(PROBLEM DESCRIPTION)
Where an entry contains a picture, omit the picture and repeat the rest exactly.

============================================================

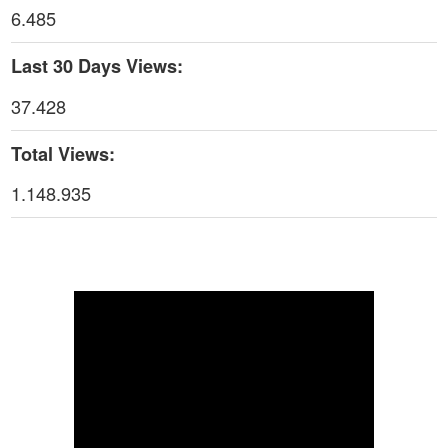
6.485
Thời sự thứ 4 Ngày 29-4-2026
25:52
Last 30 Days Views:
Thời sự thứ 2 Ngày 27-4-2026
26:17
37.428
Thoi-su-thu-6-Ngay 24-04-2026
29:07
Total Views:
Thời sự thứ 4 Ngày 22-4.-2026
27:59
1.148.935
Thời sự thứ 2 Ngày 20-4-2026
31:53
Thời sự thứ 6 Ngày 17-4-2026
26:27
Thời sự thứ 6 Ngày 17-4-2026
25:13
Thời sự thứ 4 Ngày 15-4-2026
26:11
Thời sự thứ 2 Ngày 13-4-2026
34:40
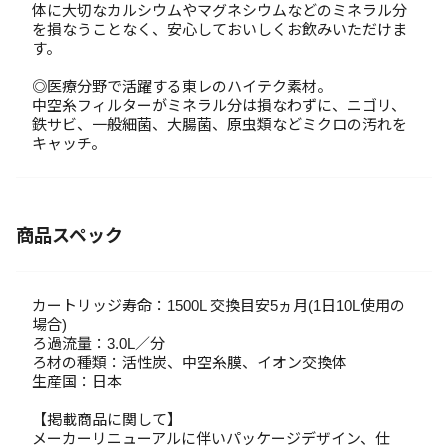
体に大切なカルシウムやマグネシウムなどのミネラル分
を損なうことなく、安心しておいしくお飲みいただけま
す。
◎医療分野で活躍する東レのハイテク素材。
中空糸フィルターがミネラル分は損なわずに、ニゴリ、
鉄サビ、一般細菌、大腸菌、原虫類などミクロの汚れを
キャッチ。
商品スペック
カートリッジ寿命：1500L 交換目安5ヵ月(1日10L使用の
場合)
ろ過流量：3.0L／分
ろ材の種類：活性炭、中空糸膜、イオン交換体
生産国：日本
【掲載商品に関して】
メーカーリニューアルに伴いパッケージデザイン、仕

============================================================

(RESPONSE AREA)
6.485
Thời sự thứ 4 Ngày 29-4-2026
25:52
Last 30 Days Views:
Thời sự thứ 2 Ngày 27-4-2026
26:17
37.428
Thoi-su-thu-6-Ngay 24-04-2026
29:07
Total Views:
Thời sự thứ 4 Ngày 22-4.-2026
27:59
1.148.935
Thời sự thứ 2 Ngày 20-4-2026
31:53
Thời sự thứ 6 Ngày 17-4-2026
26:27
Thời sự thứ 6 Ngày 17-4-2026
25:13
Thời sự thứ 4 Ngày 15-4-2026
26:11
Thời sự thứ 2 Ngày 13-4-2026
34:40
体に大切なカルシウムやマグネシウムなどのミネラル分
を損なうことなく、安心しておいしくお飲みいただけま
す。
◎医療分野で活躍する東レのハイテク素材。
中空糸フィルターがミネラル分は損なわずに、ニゴリ、
鉄サビ、一般細菌、大腸菌、原虫類などミクロの汚れを
キャッチ。
商品スペック
カートリッジ寿命：1500L 交換目安5ヵ月(1日10L使用の
場合)
ろ過流量：3.0L／分
ろ材の種類：活性炭、中空糸膜、イオン交換体
生産国：日本
【掲載商品に関して】
メーカーリニューアルに伴いパッケージデザイン、仕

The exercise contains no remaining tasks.